Solo-Sex in der Antike: Alles ist erlaubt!
Auch aus den Aufzeichnungen über Sex in der Antike und Sex bei den alten Römern kann nicht viel über die Art und Weise der Masturbation und des Solo-Sex herausgefunden werden. Wir wissen allerdings, dass gerade in dieser Zeit der Sex ein sehr wichtiger Teil des gesellschaftlichen Zusammenlebens war. So wissen wir beispielsweise heute, dass homosexueller Sex, genauso wie Gruppensex in dieser Zeit ganz normal war und sogar gefeiert wurde. Wahrscheinlich war auch Solo-Sex für die Römer kein Tabu-Thema.

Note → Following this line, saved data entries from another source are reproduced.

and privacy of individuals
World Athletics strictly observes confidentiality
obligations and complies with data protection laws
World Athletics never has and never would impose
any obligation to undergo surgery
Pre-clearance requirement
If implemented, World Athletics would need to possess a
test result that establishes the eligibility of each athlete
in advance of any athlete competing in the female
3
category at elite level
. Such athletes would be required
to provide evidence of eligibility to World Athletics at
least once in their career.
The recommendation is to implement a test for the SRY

Solo-Sex in der Bibel: Der Weg ins Unglück
Eine explizite Erwähnung findet der Solo-Sex in der Geschichte der Menschheit das erste Mal in der Bibel, nämlich im alten Testament, im 38ten Kapitel der Genesis-Erzählung.
In der Geschichte geht es um Onan. Onan heißt aus dem Hebräischen übersetzt (Zeugungs-)Kraft (Danke, Wikipedia!). Als Onans Bruder starb, sollte dieser die zurückgebliebene Witwe heiraten. Das sah Onan aber gar nicht ein, auch wenn das damals ein Brauch war. Er erfand kurzerhand den Coitus Interruputs – er hatte also Sex mit der Frau seines Bruder, zog seinen Penis aber kurz vorm Kommen heraus, um sie nicht zu schwängern. Über die Zeit wurde diese „noble“ Aktion mit Masturbation gleichgesetzt.

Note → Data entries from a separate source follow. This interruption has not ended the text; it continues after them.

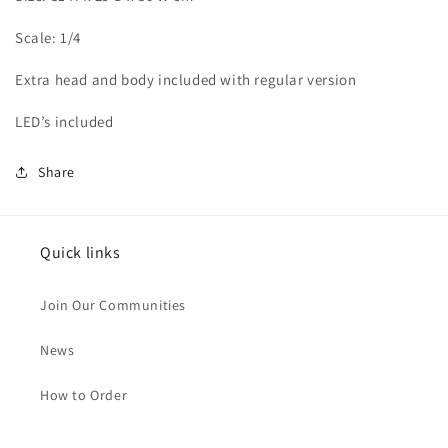
Scale: 1/4
Extra head and body included with regular version
LED’s included
Share
Quick links
Join Our Communities
News
How to Order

Onan ließ seinen Samen aber auf die Erde fallen.0 Da gefiel dem Herrn übel, was er tat, und er tötete ihn auch.
Bibel, Genesis, Kapitel 38
Onan wurde dann von Gott mit dem Tode bestraft, weil er Blutslinie seines Bruders nicht weiterführen wollte. Tja.
Lange Zeit wurde der Solo-Sex nicht weiter groß in den Geschichtsbüchern besprochen. Obwohl immer wieder sexueller Verkehr zwischen zwei oder mehr Menschen angesprochen wurde, ist die Masturbation doch eher außenvor. Bis zum Jahr 1721 ist Masturbation eine Randerscheinung in der Gesellschaft.

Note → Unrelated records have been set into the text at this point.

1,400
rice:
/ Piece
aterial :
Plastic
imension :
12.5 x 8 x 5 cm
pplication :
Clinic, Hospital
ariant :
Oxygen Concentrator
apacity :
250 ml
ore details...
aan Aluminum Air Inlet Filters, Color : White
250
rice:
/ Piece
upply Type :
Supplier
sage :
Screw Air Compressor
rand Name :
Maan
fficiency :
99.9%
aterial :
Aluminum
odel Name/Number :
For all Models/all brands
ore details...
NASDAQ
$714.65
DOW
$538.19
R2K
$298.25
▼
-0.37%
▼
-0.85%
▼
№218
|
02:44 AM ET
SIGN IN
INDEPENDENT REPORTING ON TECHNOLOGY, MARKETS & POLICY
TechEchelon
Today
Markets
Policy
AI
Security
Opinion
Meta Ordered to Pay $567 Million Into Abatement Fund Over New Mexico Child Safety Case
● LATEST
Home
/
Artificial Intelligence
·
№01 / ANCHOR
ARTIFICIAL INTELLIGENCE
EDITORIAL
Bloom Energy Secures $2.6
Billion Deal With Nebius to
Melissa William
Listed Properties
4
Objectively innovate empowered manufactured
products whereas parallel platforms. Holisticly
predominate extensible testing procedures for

Solo-Sex im 18ten Jahrhundert: Masturbation als Krankheit
Danach mischt sich aber ein heute unbekannter Arzt in die Sache ein und prägt damit die Gesellschaft des 18ten Jahrhunderts und noch bis heute. Dieser Arzt erfand eine Krankheit, die er Onanismus nannte. Diese Krankheit war nichts anderes als die Angewohnheit, sich regelmäßig selbst zu befriedigen.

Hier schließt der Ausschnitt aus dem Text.